**WORK TO COMPLETE:** Count how many lines in the entries below hold "cada". Only the number belongs in the answer.
____ PROVIDED DATA
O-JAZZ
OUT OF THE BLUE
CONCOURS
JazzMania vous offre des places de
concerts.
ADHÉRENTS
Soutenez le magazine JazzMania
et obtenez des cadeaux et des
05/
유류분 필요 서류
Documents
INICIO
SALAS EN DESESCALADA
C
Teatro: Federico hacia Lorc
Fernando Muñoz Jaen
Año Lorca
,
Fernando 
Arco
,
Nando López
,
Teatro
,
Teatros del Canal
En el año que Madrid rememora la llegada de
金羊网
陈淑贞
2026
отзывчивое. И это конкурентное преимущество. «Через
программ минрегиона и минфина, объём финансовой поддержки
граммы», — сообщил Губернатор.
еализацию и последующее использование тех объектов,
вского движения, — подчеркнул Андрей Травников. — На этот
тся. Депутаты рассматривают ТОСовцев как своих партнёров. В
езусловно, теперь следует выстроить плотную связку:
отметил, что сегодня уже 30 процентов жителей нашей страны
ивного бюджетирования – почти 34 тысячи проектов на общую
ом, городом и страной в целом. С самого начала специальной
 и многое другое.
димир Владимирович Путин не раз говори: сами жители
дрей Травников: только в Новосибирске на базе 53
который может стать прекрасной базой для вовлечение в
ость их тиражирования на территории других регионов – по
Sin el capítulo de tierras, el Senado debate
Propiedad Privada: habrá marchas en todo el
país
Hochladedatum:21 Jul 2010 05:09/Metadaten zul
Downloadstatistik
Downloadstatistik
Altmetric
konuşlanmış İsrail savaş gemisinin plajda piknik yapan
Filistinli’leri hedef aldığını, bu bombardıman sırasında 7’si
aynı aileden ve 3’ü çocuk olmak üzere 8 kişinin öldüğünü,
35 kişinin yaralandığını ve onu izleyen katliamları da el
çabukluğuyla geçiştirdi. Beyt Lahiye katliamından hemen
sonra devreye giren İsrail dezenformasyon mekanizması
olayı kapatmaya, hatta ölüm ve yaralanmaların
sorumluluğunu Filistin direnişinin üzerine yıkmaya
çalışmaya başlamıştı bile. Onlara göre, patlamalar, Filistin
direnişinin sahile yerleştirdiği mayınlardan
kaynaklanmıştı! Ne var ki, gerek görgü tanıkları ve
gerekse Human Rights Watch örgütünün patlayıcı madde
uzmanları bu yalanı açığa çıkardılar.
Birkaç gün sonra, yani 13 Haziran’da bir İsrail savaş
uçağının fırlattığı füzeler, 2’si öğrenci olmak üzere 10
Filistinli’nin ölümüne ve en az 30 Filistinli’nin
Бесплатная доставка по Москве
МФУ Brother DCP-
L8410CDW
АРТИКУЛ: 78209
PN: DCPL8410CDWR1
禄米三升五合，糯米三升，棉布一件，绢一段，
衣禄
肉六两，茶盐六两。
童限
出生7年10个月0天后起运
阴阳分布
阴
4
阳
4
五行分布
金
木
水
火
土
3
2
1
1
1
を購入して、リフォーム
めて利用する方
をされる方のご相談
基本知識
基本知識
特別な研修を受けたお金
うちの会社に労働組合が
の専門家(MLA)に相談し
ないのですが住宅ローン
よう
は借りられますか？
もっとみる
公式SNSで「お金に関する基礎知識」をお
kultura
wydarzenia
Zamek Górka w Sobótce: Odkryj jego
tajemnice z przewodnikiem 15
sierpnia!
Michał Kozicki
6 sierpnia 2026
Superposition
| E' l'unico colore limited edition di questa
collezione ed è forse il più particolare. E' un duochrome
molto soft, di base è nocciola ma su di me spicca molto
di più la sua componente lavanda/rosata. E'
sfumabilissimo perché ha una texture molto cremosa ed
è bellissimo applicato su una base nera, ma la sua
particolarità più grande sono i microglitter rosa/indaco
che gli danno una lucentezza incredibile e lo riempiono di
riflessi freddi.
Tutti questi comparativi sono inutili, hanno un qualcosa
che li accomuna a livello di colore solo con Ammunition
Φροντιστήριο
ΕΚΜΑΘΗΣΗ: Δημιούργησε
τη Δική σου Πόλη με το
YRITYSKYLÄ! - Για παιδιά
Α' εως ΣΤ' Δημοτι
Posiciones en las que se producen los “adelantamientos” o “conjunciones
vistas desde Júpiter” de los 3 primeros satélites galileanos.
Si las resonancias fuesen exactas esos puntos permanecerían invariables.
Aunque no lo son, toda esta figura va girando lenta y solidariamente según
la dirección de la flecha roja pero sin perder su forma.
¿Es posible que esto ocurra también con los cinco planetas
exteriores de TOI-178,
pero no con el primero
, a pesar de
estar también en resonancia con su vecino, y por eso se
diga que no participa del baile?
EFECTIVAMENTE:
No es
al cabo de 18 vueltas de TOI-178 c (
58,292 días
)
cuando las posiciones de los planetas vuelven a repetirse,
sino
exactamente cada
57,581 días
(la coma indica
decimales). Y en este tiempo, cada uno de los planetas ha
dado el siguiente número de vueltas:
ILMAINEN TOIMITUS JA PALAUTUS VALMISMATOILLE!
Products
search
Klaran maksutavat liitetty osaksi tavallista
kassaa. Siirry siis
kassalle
________
**TASK OUTPUT:** 2